Is the CBC Moderating Online Forums to Stifle Criticism?

There is controversy brewing over CBC Radio One' s move toward playing more contemporary music in a new afternoon show that critics say sounds very similar to commercial radio. Kate Taylor of the Globe and Mail covers the issue in an article in Saturday' s paper.

What Taylor does not cover is an apparent attempt by CBC to reduce criticism of its programming on its online chat forums. A blog reader reports that CBC' s Two New Hours listserv was emerging as a source of discussion among those upset with the new programming choices. Submissions that routinely appeared (see discussion earlier this month) on the site are now vetted, with critical postings never seeing the light of day.

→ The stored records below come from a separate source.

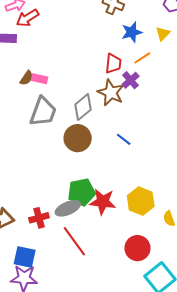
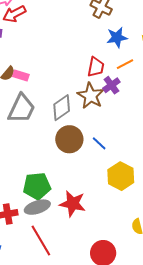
brown circle: (78, 138) -> (69, 139), moved
green pentagon: (82, 192) -> (37, 186), moved
yellow hexagon: (141, 201) -> (121, 176), moved

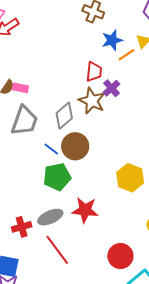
orange line: (125, 64) -> (126, 55), moved
blue line: (99, 143) -> (51, 149), moved
green pentagon: (37, 186) -> (57, 177), moved

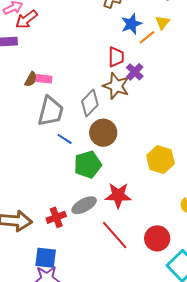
blue line: (51, 149) -> (65, 139), moved
red line: (57, 250) -> (115, 235), moved

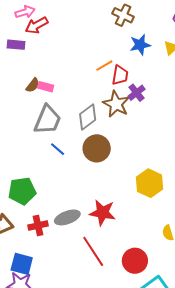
orange line: (147, 37) -> (104, 66), moved
green pentagon: (88, 165) -> (22, 191), moved

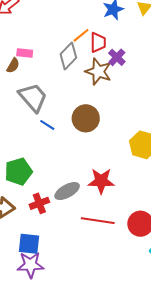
pink rectangle: (46, 87) -> (25, 53), moved
gray diamond: (88, 117) -> (68, 56), moved
gray trapezoid: (48, 120) -> (33, 97), turned -56
red line: (93, 251) -> (98, 221), turned -40

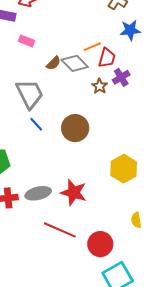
pink rectangle: (25, 53) -> (26, 41), moved
gray diamond: (68, 56) -> (75, 63), turned 76
brown semicircle: (13, 65) -> (53, 63), moved
brown star: (98, 72) -> (100, 86), size x0.6

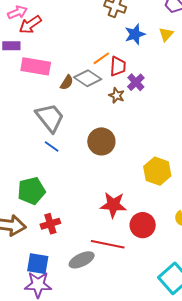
pink rectangle: (26, 41) -> (36, 66), size x1.8
blue line: (36, 124) -> (52, 147), moved
gray ellipse: (38, 193) -> (82, 260), moved
red circle: (100, 244) -> (143, 225), moved

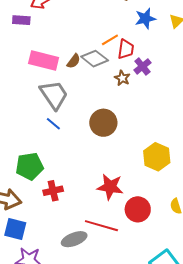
pink rectangle: (36, 66) -> (44, 61), moved
red cross: (50, 224) -> (53, 191), moved
blue square: (38, 264) -> (15, 229), moved

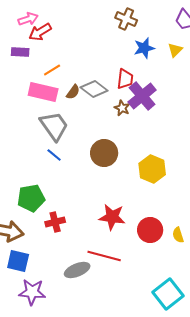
orange line: (110, 40) -> (52, 70), moved
purple cross: (142, 66) -> (142, 96), size x1.6
yellow hexagon: (157, 157) -> (152, 169), moved
red circle: (138, 209) -> (150, 230), moved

In support of its filtering approach, CBC has changed its terms of use for the site. An FAQ says it all:


"6. Is this a moderated list?

No. This list is unmoderated. Postings are not screened before being distributed. Postings are received by all members of the list, so discretion is needed. Consider your postings as published material."

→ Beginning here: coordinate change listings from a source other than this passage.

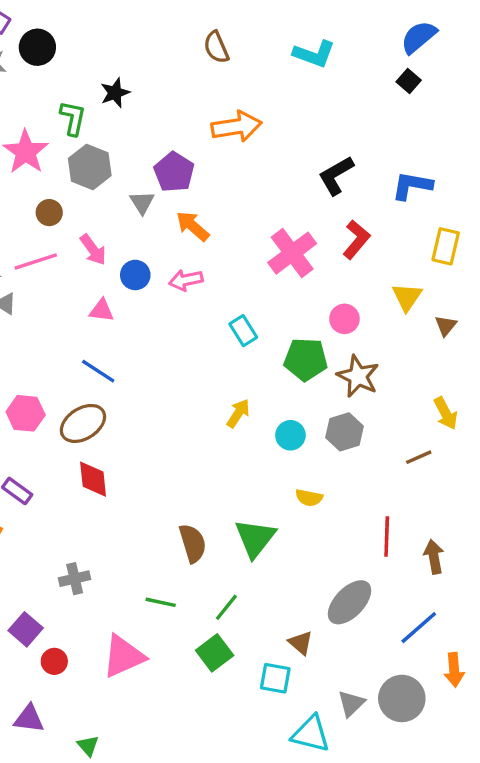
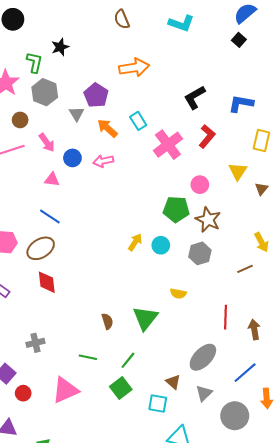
cyan rectangle: (243, 331) -> (138, 121), moved
cyan circle: (290, 435) -> (161, 245), moved
brown semicircle: (193, 543) -> (107, 321), size x0.7
gray triangle: (351, 704) -> (204, 393), moved

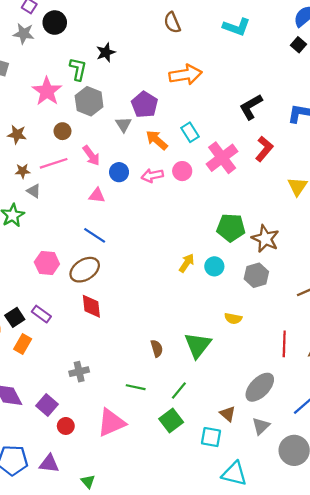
pink circle: (200, 185) -> (182, 171), moved

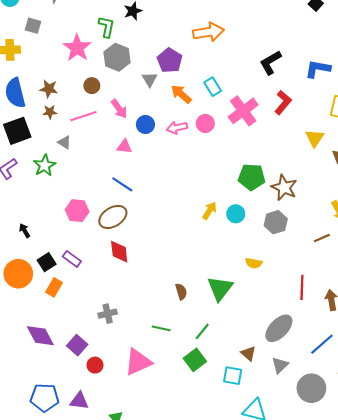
brown star: (23, 171) -> (50, 112), moved

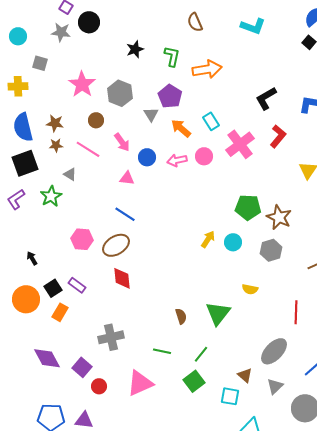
green L-shape: (107, 27) -> (172, 56), moved
pink line: (83, 116) -> (88, 149), turned 50
gray cross: (108, 314) -> (111, 337), size x1.4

"6. Is this a moderated list?

Yes, this list is moderated by the Two New Hours producers. Any submissions that are off topic will not be posted. The purpose of this list is to promote discussion of Two New Hours and new concert music."

CBC is of course free to make its own programming decisions and to choose how it wants to run its online discussion forums. However, shutting down online debate seems to run completely counter to the CBC' s promise as a publicly-funded open source of Canadian content and discussion. If it hopes to develop a large online community of interest, it should reconsider this recent move by recognizing that facilitating both supportive and critical views is a sign of strength, not weakness.